* **Exercise prompt**:
Here is a block of records. Copy every line in it that includes "number".

>>>>

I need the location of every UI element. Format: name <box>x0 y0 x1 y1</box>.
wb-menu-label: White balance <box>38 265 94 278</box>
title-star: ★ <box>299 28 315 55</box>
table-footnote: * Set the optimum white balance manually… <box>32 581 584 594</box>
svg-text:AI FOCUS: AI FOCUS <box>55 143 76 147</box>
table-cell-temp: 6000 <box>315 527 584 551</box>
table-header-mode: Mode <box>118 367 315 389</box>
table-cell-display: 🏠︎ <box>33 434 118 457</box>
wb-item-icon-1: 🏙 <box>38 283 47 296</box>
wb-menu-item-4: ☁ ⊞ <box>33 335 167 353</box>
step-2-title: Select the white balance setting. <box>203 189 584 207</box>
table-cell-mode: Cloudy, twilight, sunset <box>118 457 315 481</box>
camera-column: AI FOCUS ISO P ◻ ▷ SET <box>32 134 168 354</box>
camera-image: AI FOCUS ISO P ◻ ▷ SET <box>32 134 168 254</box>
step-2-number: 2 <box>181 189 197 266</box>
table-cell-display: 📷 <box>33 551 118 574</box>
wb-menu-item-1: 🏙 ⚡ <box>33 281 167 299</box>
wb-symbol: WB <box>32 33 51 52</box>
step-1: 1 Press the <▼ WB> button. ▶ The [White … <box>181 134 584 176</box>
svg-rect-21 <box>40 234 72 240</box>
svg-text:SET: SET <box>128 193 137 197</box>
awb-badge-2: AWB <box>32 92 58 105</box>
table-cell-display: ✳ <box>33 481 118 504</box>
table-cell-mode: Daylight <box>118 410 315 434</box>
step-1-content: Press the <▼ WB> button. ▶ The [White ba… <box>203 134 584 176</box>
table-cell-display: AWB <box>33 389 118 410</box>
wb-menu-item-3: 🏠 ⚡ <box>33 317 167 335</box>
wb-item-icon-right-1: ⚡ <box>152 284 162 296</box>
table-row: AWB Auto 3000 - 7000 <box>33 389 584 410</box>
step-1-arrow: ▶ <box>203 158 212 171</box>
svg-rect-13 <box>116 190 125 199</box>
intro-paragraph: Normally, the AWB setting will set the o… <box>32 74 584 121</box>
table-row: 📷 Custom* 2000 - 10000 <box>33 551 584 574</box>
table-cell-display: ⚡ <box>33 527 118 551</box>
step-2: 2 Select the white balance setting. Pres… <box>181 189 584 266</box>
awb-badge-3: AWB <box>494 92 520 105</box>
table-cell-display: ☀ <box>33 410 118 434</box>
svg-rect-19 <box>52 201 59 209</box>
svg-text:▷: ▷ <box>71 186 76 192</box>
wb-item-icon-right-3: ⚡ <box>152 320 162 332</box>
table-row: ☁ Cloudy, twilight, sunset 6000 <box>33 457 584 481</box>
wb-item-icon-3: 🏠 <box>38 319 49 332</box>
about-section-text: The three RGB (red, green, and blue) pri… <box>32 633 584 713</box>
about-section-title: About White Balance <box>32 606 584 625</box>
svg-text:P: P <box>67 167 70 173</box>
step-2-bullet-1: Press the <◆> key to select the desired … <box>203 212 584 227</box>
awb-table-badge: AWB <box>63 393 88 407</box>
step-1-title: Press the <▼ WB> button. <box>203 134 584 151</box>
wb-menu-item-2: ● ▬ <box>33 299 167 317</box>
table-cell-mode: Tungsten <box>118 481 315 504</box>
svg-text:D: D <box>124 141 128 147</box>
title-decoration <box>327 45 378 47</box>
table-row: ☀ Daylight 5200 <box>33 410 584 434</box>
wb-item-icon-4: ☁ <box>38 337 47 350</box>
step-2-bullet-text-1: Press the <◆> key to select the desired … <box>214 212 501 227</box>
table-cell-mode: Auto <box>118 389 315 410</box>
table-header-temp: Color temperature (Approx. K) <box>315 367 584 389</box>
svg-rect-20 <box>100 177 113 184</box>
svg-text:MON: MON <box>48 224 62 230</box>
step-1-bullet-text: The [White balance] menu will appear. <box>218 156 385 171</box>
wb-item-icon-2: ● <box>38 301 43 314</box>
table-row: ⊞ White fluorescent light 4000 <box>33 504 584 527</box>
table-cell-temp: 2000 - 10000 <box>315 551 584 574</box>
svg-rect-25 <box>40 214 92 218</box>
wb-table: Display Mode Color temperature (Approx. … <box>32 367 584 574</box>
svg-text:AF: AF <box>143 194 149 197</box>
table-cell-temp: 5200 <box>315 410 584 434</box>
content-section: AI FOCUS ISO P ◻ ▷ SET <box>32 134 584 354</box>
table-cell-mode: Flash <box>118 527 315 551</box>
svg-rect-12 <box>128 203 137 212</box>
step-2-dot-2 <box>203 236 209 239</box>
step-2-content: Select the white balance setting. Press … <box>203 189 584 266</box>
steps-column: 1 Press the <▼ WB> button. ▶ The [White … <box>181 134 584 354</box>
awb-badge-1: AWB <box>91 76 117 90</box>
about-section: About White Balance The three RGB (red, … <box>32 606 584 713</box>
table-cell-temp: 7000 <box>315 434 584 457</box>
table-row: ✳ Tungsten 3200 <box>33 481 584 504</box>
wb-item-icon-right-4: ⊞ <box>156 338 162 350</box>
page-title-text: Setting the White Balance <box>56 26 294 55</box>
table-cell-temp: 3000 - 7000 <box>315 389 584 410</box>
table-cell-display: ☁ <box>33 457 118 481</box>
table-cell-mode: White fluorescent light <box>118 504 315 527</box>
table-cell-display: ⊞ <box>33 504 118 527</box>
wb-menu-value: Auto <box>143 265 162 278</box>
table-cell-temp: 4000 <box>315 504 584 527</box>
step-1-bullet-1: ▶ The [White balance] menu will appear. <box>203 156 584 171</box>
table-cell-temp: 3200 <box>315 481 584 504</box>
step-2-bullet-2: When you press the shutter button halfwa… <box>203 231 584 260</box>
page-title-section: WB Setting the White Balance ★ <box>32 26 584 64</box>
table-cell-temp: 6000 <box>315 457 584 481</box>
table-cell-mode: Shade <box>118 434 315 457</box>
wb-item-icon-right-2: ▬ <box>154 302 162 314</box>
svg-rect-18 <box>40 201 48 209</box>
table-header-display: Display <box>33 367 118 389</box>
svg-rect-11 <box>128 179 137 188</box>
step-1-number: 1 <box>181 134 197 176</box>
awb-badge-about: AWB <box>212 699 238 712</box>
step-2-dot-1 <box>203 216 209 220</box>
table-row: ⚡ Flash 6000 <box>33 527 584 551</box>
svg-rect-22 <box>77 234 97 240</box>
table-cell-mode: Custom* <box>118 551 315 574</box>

<<<<

* **Task output**:
step-2-number: 2 <box>181 189 197 266</box>
step-1-number: 1 <box>181 134 197 176</box>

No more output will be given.